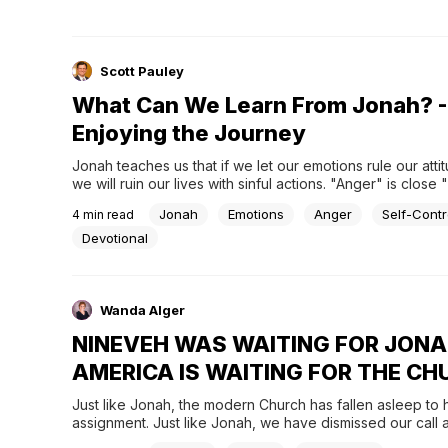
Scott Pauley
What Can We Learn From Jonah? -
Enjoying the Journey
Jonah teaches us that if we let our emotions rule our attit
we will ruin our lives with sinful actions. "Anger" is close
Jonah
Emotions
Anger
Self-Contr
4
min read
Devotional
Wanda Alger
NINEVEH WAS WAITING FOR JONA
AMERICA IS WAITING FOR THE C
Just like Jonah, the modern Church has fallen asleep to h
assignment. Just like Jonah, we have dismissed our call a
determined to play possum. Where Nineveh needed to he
==
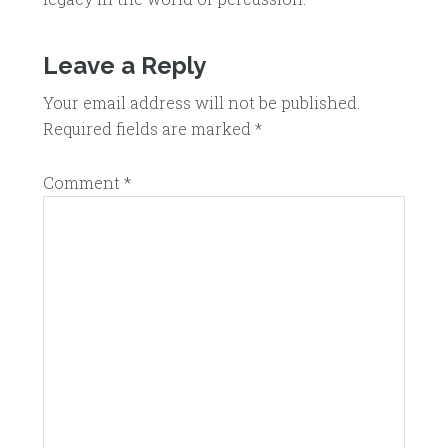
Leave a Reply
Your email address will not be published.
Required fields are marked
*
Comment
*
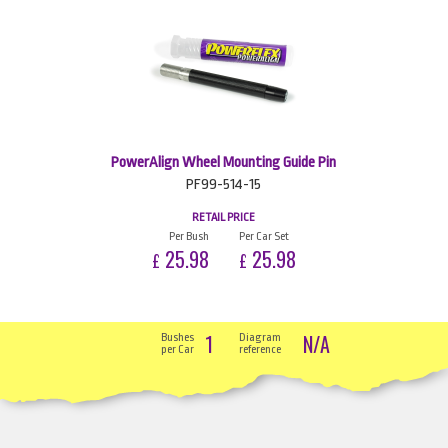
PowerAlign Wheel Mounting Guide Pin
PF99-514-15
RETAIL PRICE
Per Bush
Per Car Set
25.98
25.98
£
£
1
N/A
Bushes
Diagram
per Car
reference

**Assignment**
Taking the listing above as the source, transcribe only the lines starting at the line with "Scott Pauley" and going through the line with "determined to play", unaltered and with both ends included.

**Problem solution**
Scott Pauley
What Can We Learn From Jonah? -
Enjoying the Journey
Jonah teaches us that if we let our emotions rule our attit
we will ruin our lives with sinful actions. "Anger" is close
Jonah
Emotions
Anger
Self-Contr
4
min read
Devotional
Wanda Alger
NINEVEH WAS WAITING FOR JONA
AMERICA IS WAITING FOR THE C
Just like Jonah, the modern Church has fallen asleep to h
assignment. Just like Jonah, we have dismissed our call a
determined to play possum. Where Nineveh needed to he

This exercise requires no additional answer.